After DOT hit pause on the busway because of the small group of opponents, Streetsblog reached out to all 25 members of the Main Street busway’s Community Advisory Board, or CAB — which DOT created for each of the five busways to offer feedback, and are made up of local stakeholders, electeds, business improvement districts, and other local business and organizations — and found that only a small percentage are actively opposed.

Only four members reached by Streetsblog are opposed: Council Member Peter Koo, the Flushing BID, Gu Xiang Printing, and the New World Mall. Each claims the busway will hurt local businesses’ bottom lines by preventing shoppers from being able to park nearby.

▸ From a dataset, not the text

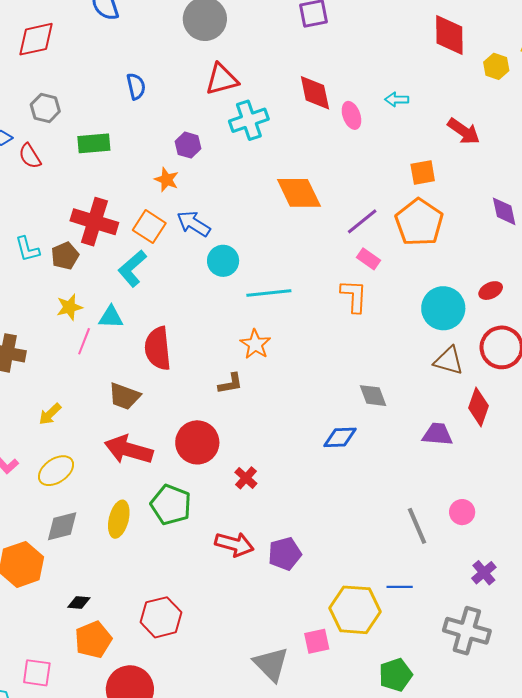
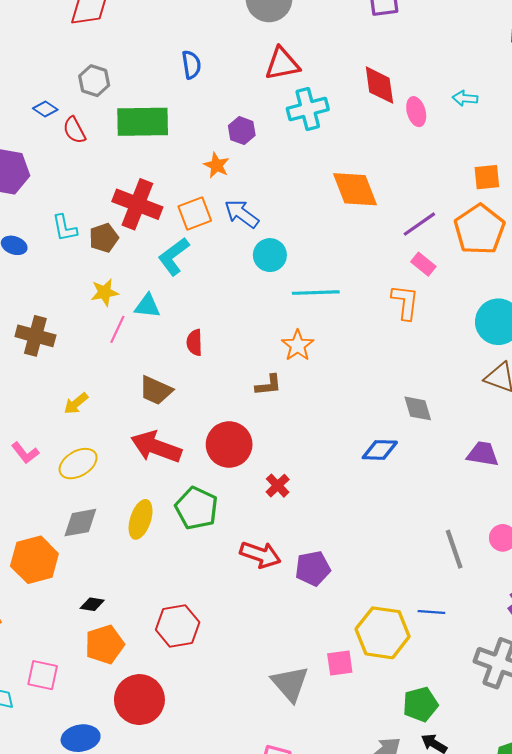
green rectangle: (94, 143) -> (143, 122), size x1.5
orange square: (149, 227) -> (195, 213), turned 32
red semicircle: (158, 348) -> (194, 343), size x0.6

Supporters include the Straphangers Campaign, Transportation Alternatives, Riders Alliance, Flushing Chamber of Commerce, Flushing Assembly Member Ron Kim and Flushing State Senators John Liu. Senator Toby Ann Stavisky neither fully opposed nor supported the busway, telling Streetsblog that Queens “need(s) a borough-wide bus redesign plan” but that DOT should listen to locals’ concerns. 

(A handful of members of the CAB did not respond to requests for comment or said they have no opinion on the busway, including the local community board, Korean Community Services, Chinese Planning Council, MetroPlus Health, the Asian American Federation, and the Flushing Library.)

It’s unclear how seriously involved the advisory board members are: One board member, the Flushing real-estate company F&T Group, said it had no idea it was even named to the board — let alone had any information about the busway.

“As far as we aware, we are not on the CAB Board. Also, none of our team members were approached by the city about the plan,” an F&T rep told Streetsblog last month.

A DOT spokesman said that the real-estate group was invited to be on the board at the behest of the Flushing BID, which opposes the busway. The DOT said it made the same allowance for the Flushing Chamber of Commerce, which supports the busway.

Koo should take a ride on the bus to see for himself how desperately it is needed, and how much his constituents would benefit from faster bus speeds, Assembly Member Kim told Streetsblog.

“We’re trying to invite him to take a bus ride with us, for him to experience what it’s like for working families and immigrants everyday that go in and out of our downtown community,” said Kim. “And hopefully open up his eyes as to why it’s important to do everything we can to help our public transit users and convert people out of driving cars.”

Koo’s office did not respond to a request for comment. Many Flushing insiders believe he does not even live in the district.

Of the five promised busways, only the one on Jay Street in Downtown Brooklyn has begun. Another busway is set to start on 181st Street in Washington Heights this November.